My conclusion is that the most useful aspects of P8 are those that push us to support more students to succeed in more subjects, across the attainment spectrum. Even without playing any artificial games to plug some of the vacant slots with unrigorous qualifications, the P8 measure will be a positive influence on our thinking around curriculum entitlement for our lowest attaining students. Where it falls down is when all the detail is averaged out, losing all the meaning and nuance in what is a complex data set. Data profiles are the way to go as I’ve said before. P8 cohort profiles could be a thing of the future…that’s what we’ll be doing for sure.

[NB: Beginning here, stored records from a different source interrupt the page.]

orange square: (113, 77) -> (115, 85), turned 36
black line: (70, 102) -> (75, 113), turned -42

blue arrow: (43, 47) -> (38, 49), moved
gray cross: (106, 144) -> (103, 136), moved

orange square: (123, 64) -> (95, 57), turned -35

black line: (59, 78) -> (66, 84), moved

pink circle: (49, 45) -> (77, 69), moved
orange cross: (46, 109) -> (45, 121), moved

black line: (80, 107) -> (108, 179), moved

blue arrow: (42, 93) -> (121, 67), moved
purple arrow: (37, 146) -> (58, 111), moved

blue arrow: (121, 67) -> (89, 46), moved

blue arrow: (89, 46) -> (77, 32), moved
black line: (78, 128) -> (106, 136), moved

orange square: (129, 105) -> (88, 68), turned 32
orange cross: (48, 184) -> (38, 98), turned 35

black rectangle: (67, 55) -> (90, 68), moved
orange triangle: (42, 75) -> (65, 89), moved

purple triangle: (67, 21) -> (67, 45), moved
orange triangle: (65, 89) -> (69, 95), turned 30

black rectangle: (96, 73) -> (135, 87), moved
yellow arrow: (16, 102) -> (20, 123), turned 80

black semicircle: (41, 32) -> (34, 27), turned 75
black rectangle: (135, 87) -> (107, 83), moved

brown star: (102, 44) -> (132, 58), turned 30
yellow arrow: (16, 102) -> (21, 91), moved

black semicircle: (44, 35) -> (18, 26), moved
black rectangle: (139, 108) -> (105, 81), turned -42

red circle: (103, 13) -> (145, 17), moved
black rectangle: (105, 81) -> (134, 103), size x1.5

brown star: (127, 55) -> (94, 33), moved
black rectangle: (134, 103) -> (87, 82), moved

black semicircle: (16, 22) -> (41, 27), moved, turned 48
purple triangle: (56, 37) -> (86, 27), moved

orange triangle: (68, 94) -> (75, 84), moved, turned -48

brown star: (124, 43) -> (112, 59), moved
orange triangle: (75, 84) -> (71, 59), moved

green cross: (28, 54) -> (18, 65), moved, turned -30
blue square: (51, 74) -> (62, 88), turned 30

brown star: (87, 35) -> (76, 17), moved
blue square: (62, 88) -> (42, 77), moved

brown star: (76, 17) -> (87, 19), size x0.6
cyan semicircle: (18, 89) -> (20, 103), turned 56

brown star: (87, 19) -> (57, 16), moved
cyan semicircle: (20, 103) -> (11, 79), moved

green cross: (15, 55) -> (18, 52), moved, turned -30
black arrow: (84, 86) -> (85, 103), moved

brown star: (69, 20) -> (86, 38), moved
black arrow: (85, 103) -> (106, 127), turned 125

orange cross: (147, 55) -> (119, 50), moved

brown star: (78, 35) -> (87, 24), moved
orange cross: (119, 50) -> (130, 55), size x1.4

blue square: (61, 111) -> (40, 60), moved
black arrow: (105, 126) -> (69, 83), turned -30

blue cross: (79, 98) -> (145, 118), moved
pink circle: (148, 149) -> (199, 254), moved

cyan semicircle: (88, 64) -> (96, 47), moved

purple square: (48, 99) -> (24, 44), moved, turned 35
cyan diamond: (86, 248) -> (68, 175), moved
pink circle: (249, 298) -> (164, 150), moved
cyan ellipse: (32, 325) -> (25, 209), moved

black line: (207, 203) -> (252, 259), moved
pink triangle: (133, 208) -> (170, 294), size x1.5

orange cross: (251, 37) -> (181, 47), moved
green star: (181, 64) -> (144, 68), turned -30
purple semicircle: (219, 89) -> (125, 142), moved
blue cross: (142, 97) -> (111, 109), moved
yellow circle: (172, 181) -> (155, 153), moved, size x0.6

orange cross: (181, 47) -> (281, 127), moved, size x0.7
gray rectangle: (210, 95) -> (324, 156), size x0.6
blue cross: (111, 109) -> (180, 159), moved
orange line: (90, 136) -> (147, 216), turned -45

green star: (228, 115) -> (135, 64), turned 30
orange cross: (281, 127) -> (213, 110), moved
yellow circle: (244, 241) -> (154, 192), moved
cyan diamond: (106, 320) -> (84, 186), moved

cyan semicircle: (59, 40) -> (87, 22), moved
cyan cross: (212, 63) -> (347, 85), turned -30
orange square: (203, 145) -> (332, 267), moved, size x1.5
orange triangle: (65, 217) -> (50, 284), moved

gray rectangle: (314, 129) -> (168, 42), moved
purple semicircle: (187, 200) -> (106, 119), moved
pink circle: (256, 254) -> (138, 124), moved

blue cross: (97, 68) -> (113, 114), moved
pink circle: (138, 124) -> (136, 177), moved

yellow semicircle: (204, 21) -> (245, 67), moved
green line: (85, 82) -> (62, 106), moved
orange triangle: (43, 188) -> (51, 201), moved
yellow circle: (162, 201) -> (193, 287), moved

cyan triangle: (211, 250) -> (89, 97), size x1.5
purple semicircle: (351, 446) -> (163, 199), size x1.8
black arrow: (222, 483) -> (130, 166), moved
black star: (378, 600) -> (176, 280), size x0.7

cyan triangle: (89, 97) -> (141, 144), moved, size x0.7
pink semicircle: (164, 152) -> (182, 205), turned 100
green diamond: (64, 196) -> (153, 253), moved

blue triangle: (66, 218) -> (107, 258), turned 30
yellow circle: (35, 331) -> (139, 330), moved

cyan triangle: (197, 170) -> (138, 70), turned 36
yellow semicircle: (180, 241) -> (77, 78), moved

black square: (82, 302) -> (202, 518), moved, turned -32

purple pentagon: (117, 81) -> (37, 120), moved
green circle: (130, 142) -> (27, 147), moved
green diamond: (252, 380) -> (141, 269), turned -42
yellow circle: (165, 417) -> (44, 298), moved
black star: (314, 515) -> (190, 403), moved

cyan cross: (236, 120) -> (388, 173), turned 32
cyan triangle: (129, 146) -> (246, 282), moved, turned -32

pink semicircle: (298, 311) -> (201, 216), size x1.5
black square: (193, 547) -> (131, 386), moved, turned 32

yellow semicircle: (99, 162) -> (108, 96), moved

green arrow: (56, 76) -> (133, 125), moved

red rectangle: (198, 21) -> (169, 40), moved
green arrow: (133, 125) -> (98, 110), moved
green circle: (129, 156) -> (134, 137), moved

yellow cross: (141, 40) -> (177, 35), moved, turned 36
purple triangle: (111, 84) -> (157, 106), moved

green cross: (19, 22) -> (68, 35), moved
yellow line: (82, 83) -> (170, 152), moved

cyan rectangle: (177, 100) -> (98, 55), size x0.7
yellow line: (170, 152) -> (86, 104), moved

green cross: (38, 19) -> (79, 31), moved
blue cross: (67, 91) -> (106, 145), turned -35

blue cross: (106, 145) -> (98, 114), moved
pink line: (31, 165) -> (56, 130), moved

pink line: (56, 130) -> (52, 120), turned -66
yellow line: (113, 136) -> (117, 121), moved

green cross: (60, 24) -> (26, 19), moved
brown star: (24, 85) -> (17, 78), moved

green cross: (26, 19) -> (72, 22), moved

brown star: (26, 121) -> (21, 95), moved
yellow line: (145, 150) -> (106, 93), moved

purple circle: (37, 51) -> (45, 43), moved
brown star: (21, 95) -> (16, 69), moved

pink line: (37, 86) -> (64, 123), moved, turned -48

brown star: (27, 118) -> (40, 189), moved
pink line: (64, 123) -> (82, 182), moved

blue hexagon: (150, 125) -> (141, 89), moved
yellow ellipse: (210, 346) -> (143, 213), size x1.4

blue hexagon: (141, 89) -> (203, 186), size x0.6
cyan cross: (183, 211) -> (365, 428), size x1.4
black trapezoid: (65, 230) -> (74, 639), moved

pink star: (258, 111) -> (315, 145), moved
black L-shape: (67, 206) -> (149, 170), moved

- This is an interesting post on P8 as a floor standard measure from datalab: http://educationdatalab.org.uk/2016/10/how-should-we-define-ks4-floor-standards/
- I’ve found that the raw data in the P8 files allows us to calculate a useful and illuminating two-way table of P8 figures: Disadvantaged/Non-disadvantaged and Low, Middle and High prior attainers. This yields a figure for High prior attaining Disadvantaged students distinct from the overall figures for either category. In my school the figures vary and we have a different trend in relation to prior attainment for the PP and non-PP subgroups.
- I realised late in the day that there would be a national P8 score for Disadvantaged/Pupil Premium students overall – because their Attainment 8 is compared to the median attainment of all students for a given KS2 fine level. A message on twitter suggested this is -0.4. I don’t know the source. That’s significantly below 0.0. In a school like mine with 70% PP students, its important to know this figure so we can know how well our PP students did compared to PP students nationally as well as all students nationally. I don’t suppose the figure will be published officially until RAISEOnline comes out.